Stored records
= Beginning of Section =
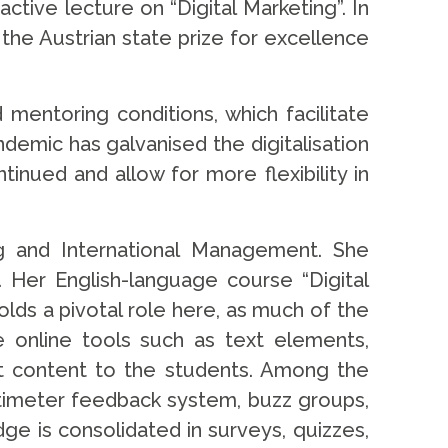
ctive lecture on “Digital Marketing”. In
the Austrian state prize for excellence
mentoring conditions, which facilitate
emic has galvanised the digitalisation
nued and allow for more flexibility in
g and International Management. She
 Her English-language course “Digital
olds a pivotal role here, as much of the
le online tools such as text elements,
ght content to the students. Among the
timeter feedback system, buzz groups,
ge is consolidated in surveys, quizzes,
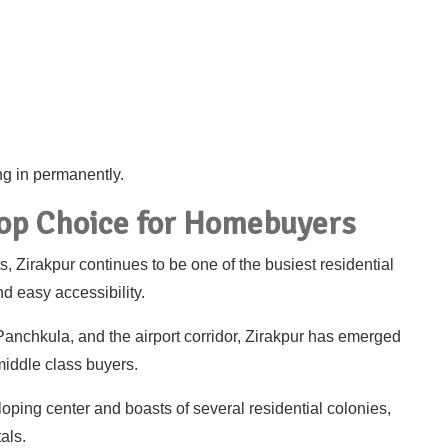
ing in permanently.
Top Choice for Homebuyers
 Zirakpur continues to be one of the busiest residential
d easy accessibility.
Panchkula, and the airport corridor, Zirakpur has emerged
middle class buyers.
loping center and boasts of several residential colonies,
als.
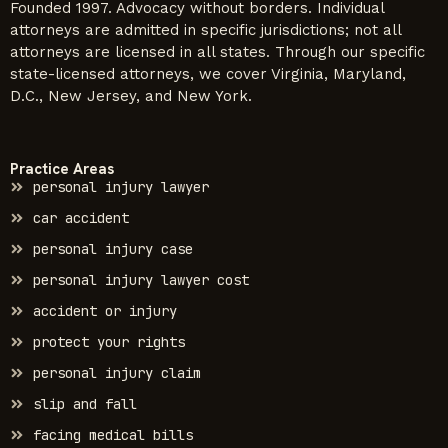
Founded 1997. Advocacy without borders. Individual
attorneys are admitted in specific jurisdictions; not all
attorneys are licensed in all states. Through our specific
state-licensed attorneys, we cover Virginia, Maryland,
D.C., New Jersey, and New York.
Practice Areas
personal injury lawyer
car accident
personal injury case
personal injury lawyer cost
accident or injury
protect your rights
personal injury claim
slip and fall
facing medical bills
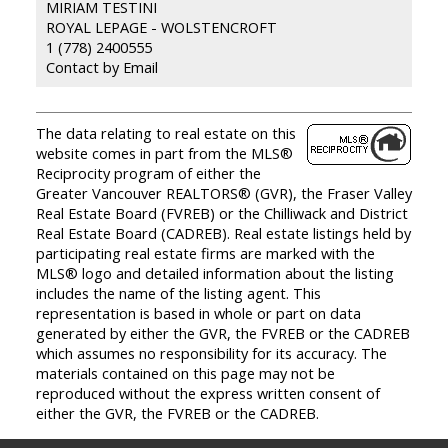
MIRIAM TESTINI
ROYAL LEPAGE - WOLSTENCROFT
1 (778) 2400555
Contact by Email
The data relating to real estate on this
website comes in part from the MLS®
Reciprocity program of either the
Greater Vancouver REALTORS® (GVR), the Fraser Valley
Real Estate Board (FVREB) or the Chilliwack and District
Real Estate Board (CADREB). Real estate listings held by
participating real estate firms are marked with the
MLS® logo and detailed information about the listing
includes the name of the listing agent. This
representation is based in whole or part on data
generated by either the GVR, the FVREB or the CADREB
which assumes no responsibility for its accuracy. The
materials contained on this page may not be
reproduced without the express written consent of
either the GVR, the FVREB or the CADREB.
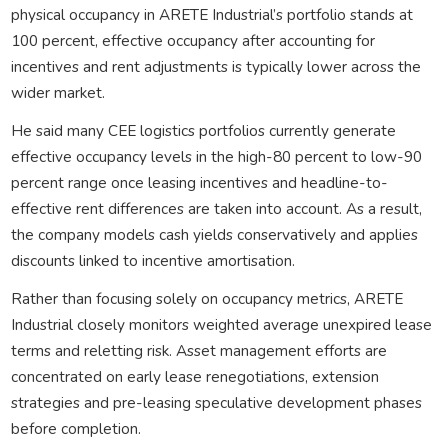
physical occupancy in ARETE Industrial’s portfolio stands at
100 percent, effective occupancy after accounting for
incentives and rent adjustments is typically lower across the
wider market.
He said many CEE logistics portfolios currently generate
effective occupancy levels in the high-80 percent to low-90
percent range once leasing incentives and headline-to-
effective rent differences are taken into account. As a result,
the company models cash yields conservatively and applies
discounts linked to incentive amortisation.
Rather than focusing solely on occupancy metrics, ARETE
Industrial closely monitors weighted average unexpired lease
terms and reletting risk. Asset management efforts are
concentrated on early lease renegotiations, extension
strategies and pre-leasing speculative development phases
before completion.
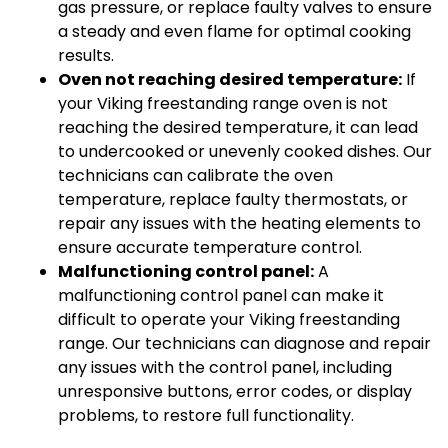
gas pressure, or replace faulty valves to ensure
a steady and even flame for optimal cooking
results.
Oven not reaching desired temperature:
If
your Viking freestanding range oven is not
reaching the desired temperature, it can lead
to undercooked or unevenly cooked dishes. Our
technicians can calibrate the oven
temperature, replace faulty thermostats, or
repair any issues with the heating elements to
ensure accurate temperature control.
Malfunctioning control panel:
A
malfunctioning control panel can make it
difficult to operate your Viking freestanding
range. Our technicians can diagnose and repair
any issues with the control panel, including
unresponsive buttons, error codes, or display
problems, to restore full functionality.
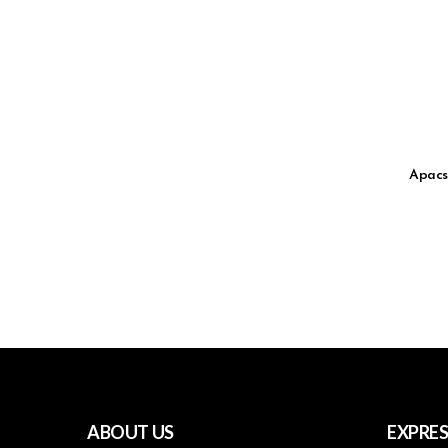
Apacs
ABOUT US
EXPRES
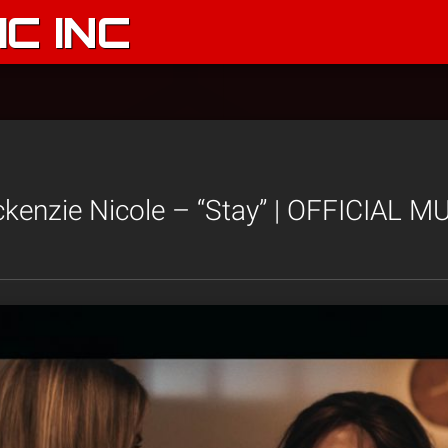
C INC
enzie Nicole – “Stay” | OFFICIAL M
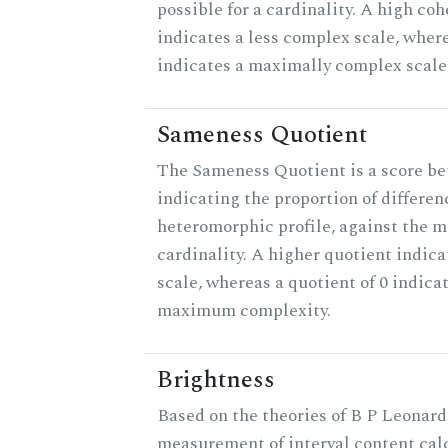
possible for a cardinality. A high co
indicates a less complex scale, where
indicates a maximally complex scale
Sameness Quotient
The Sameness Quotient is a score be
indicating the proportion of differen
heteromorphic profile, against the 
cardinality. A higher quotient indica
scale, whereas a quotient of 0 indica
maximum complexity.
Brightness
Based on the theories of B P Leonard,
measurement of interval content cal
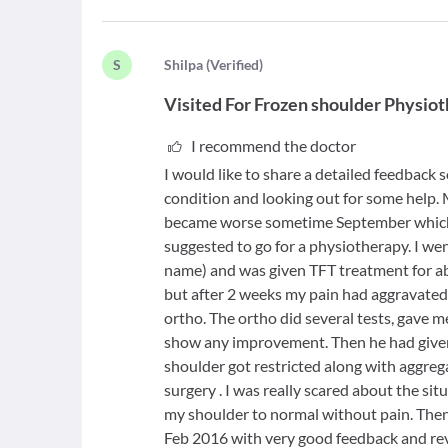
S
S
hilpa
(
Verified
)
Visited For
Frozen shoulder Physio
I recommend the doctor
I would like to share a detailed feedback s
condition and looking out for some help. 
became worse sometime September which i
suggested to go for a physiotherapy. I we
name) and was given TFT treatment for a
but after 2 weeks my pain had aggravated
ortho. The ortho did several tests, gave 
show any improvement. Then he had give
shoulder got restricted along with aggrega
surgery . I was really scared about the si
my shoulder to normal without pain. The
Feb 2016 with very good feedback and rev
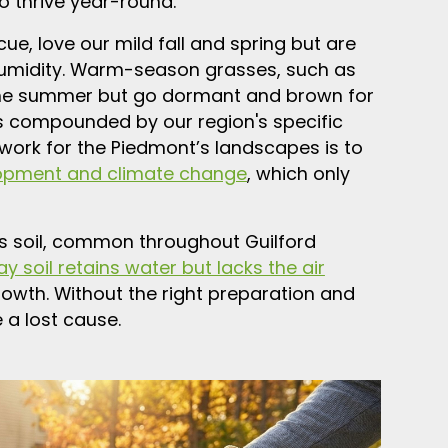
 thrive year-round.
ue, love our mild fall and spring but are
umidity. Warm-season grasses, such as
the summer but go dormant and brown for
 is compounded by our region's specific
 work for the Piedmont’s landscapes is to
opment and climate change
, which only
his soil, common throughout Guilford
ay soil retains water but lacks the air
owth. Without the right preparation and
 a lost cause.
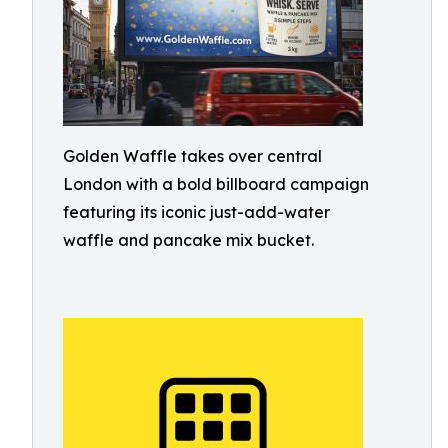
Golden Waffle takes over central
London with a bold billboard campaign
featuring its iconic just-add-water
waffle and pancake mix bucket.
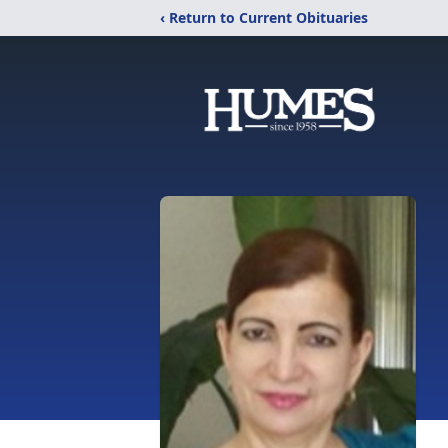
‹ Return to Current Obituaries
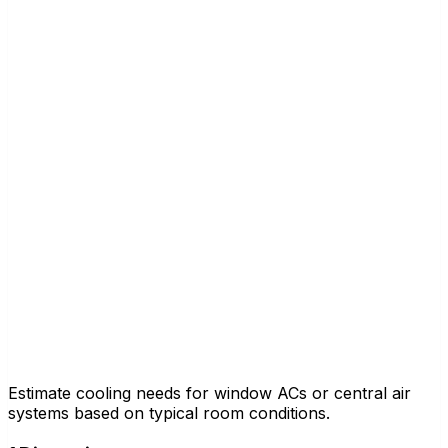
Estimate cooling needs for window ACs or central air
systems based on typical room conditions.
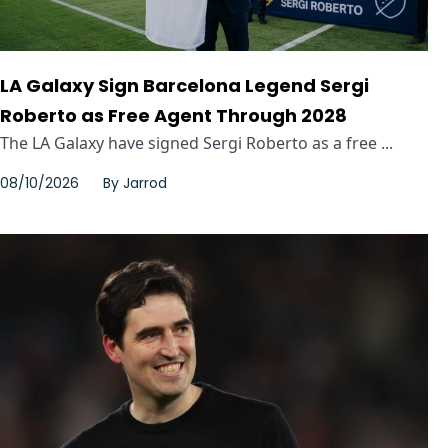
LA Galaxy Sign Barcelona Legend Sergi
Roberto as Free Agent Through 2028
The LA Galaxy have signed Sergi Roberto as a free ...
08/10/2026
By
Jarrod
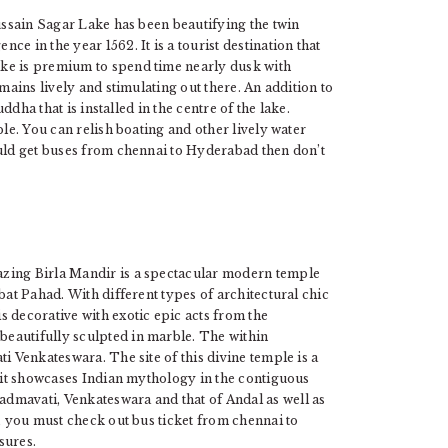
Hussain Sagar Lake has been beautifying the twin
e in the year 1562. It is a tourist destination that
ke is premium to spend time nearly dusk with
mains lively and stimulating out there. An addition to
uddha that is installed in the centre of the lake.
ble. You can relish boating and other lively water
ould get buses from chennai to Hyderabad then don’t
mazing Birla Mandir is a spectacular modern temple
bat Pahad. With different types of architectural chic
 decorative with exotic epic acts from the
eautifully sculpted in marble. The within
i Venkateswara. The site of this divine temple is a
, it showcases Indian mythology in the contiguous
dmavati, Venkateswara and that of Andal as well as
l, you must check out bus ticket from chennai to
sures.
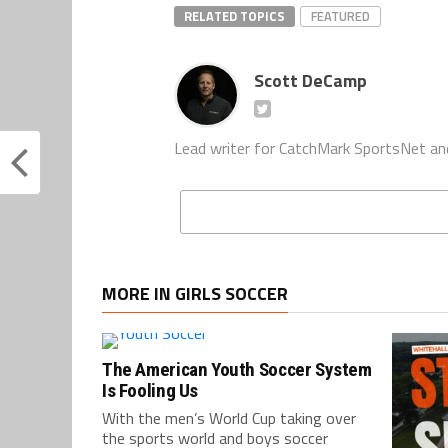
RELATED TOPICS
FEATURED
Scott DeCamp
Lead writer for CatchMark SportsNet an
MORE IN GIRLS SOCCER
The American Youth Soccer System
Is Fooling Us
With the men’s World Cup taking over
the sports world and boys soccer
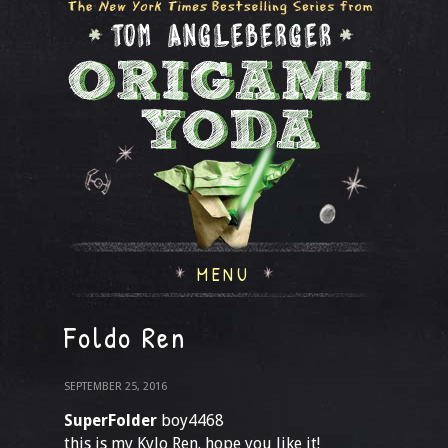
MENU
Foldo Ren
SEPTEMBER 25, 2016
SuperFolder
boy4468
this is my Kylo Ren. hope you like it!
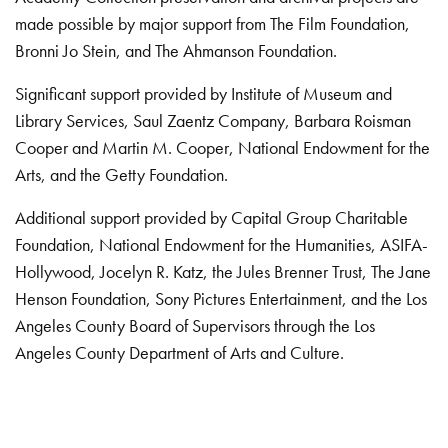
made possible by major support from The Film Foundation,
Bronni Jo Stein, and The Ahmanson Foundation.
Significant support provided by Institute of Museum and
Library Services, Saul Zaentz Company, Barbara Roisman
Cooper and Martin M. Cooper, National Endowment for the
Arts, and the Getty Foundation.
Additional support provided by Capital Group Charitable
Foundation, National Endowment for the Humanities, ASIFA-
Hollywood, Jocelyn R. Katz, the Jules Brenner Trust, The Jane
Henson Foundation, Sony Pictures Entertainment, and the Los
Angeles County Board of Supervisors through the Los
Angeles County Department of Arts and Culture.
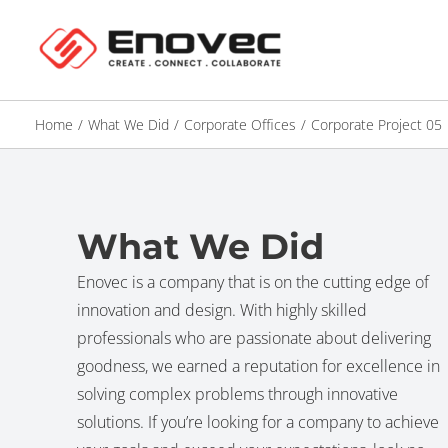
Home
/
What We Did
/
Corporate Offices
/
Corporate Project 05
What We Did
Enovec is a company that is on the cutting edge of
innovation and design. With highly skilled
professionals who are passionate about delivering
goodness, we earned a reputation for excellence in
solving complex problems through innovative
solutions. If you’re looking for a company to achieve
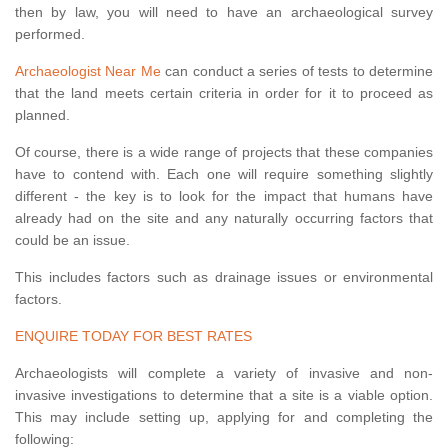
then by law, you will need to have an archaeological survey
performed.
Archaeologist Near Me
can conduct a series of tests to determine
that the land meets certain criteria in order for it to proceed as
planned.
Of course, there is a wide range of projects that these companies
have to contend with. Each one will require something slightly
different - the key is to look for the impact that humans have
already had on the site and any naturally occurring factors that
could be an issue.
This includes factors such as drainage issues or environmental
factors.
ENQUIRE TODAY FOR BEST RATES
Archaeologists will complete a variety of invasive and non-
invasive investigations to determine that a site is a viable option.
This may include setting up, applying for and completing the
following:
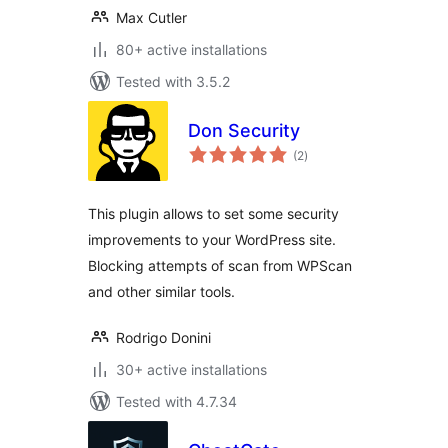
Max Cutler
80+ active installations
Tested with 3.5.2
Don Security
total
(2
)
ratings
This plugin allows to set some security
improvements to your WordPress site.
Blocking attempts of scan from WPScan
and other similar tools.
Rodrigo Donini
30+ active installations
Tested with 4.7.34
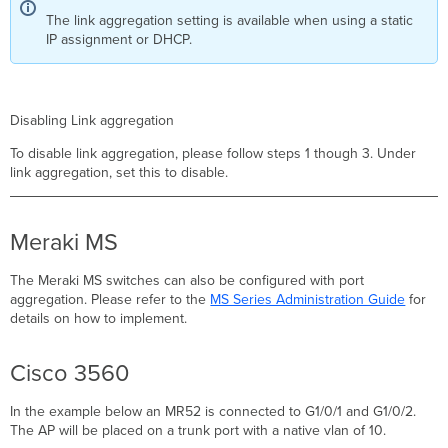
The link aggregation setting is available when using a static
IP assignment or DHCP.
Disabling Link aggregation
To disable link aggregation, please follow steps 1 though 3. Under
link aggregation, set this to disable.
Meraki MS
The Meraki MS switches can also be configured with port
aggregation. Please refer to the
MS Series Administration Guide
for
details on how to implement.
Cisco 3560
In the example below an MR52 is connected to G1/0/1 and G1/0/2.
The AP will be placed on a trunk port with a native vlan of 10.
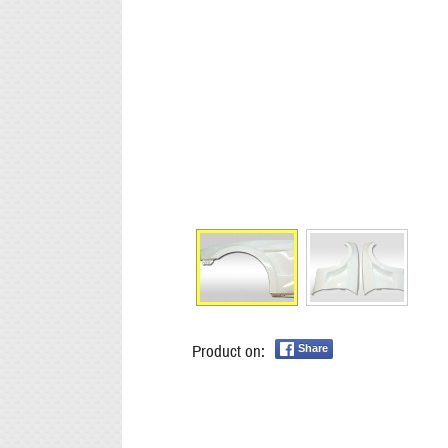
Product on:
Share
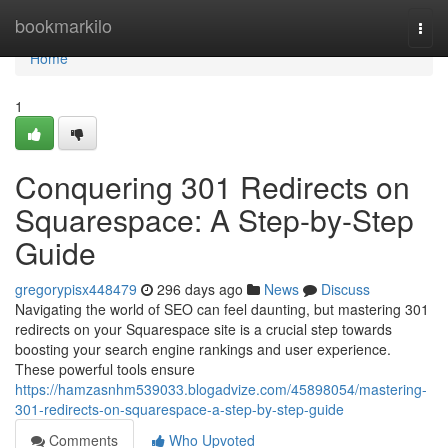
Home
bookmarkilo
Togg
navi
Home
1
Conquering 301 Redirects on
Squarespace: A Step-by-Step
Guide
gregorypisx448479
296 days ago
News
Discuss
Navigating the world of SEO can feel daunting, but mastering 301
redirects on your Squarespace site is a crucial step towards
boosting your search engine rankings and user experience.
These powerful tools ensure
https://hamzasnhm539033.blogadvize.com/45898054/mastering-
301-redirects-on-squarespace-a-step-by-step-guide
Comments
Who Upvoted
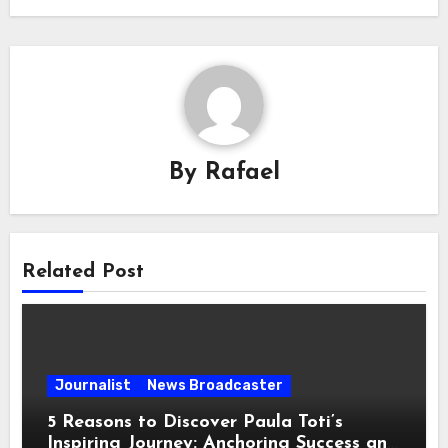
By
Rafael
Related Post
Journalist
News Broadcaster
5 Reasons to Discover Paula Toti’s
Inspiring Journey: Anchoring Success and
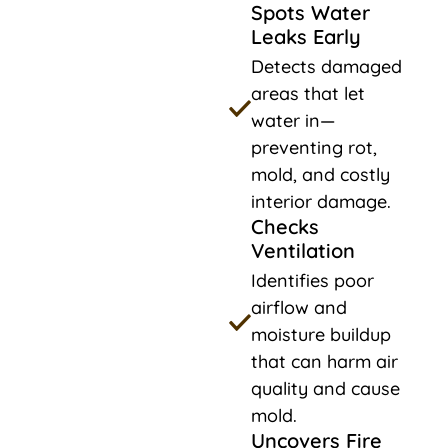
Spots Water
Leaks Early
Detects damaged
areas that let
water in—
preventing rot,
mold, and costly
interior damage.
Checks
Ventilation
Identifies poor
airflow and
moisture buildup
that can harm air
quality and cause
mold.
Uncovers Fire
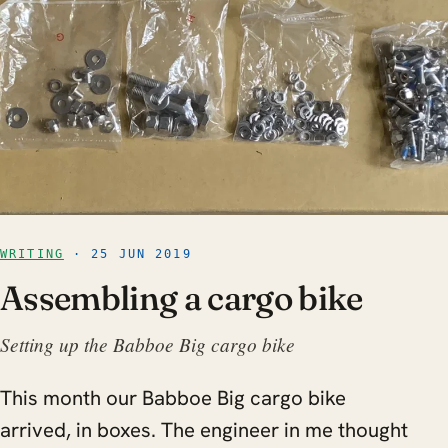
WRITING
· 25 JUN 2019
Assembling a cargo bike
Setting up the Babboe Big cargo bike
This month our Babboe Big cargo bike
arrived, in boxes. The engineer in me thought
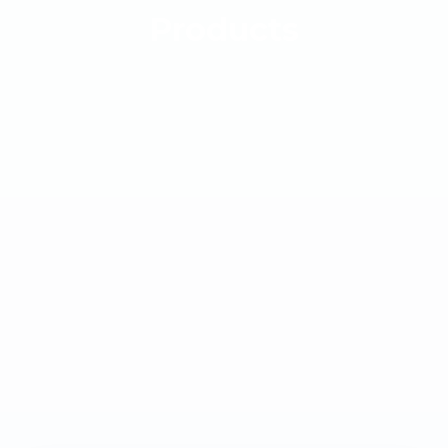
Products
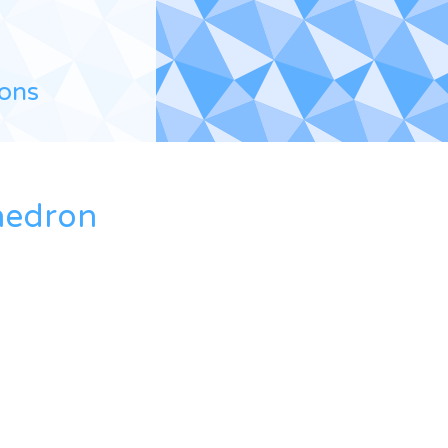
ions
hedron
= End of Section =
■ Work required
Please tally the lines in the data above containing the string "FVREB", and give the number alone.

■ Exercise output
3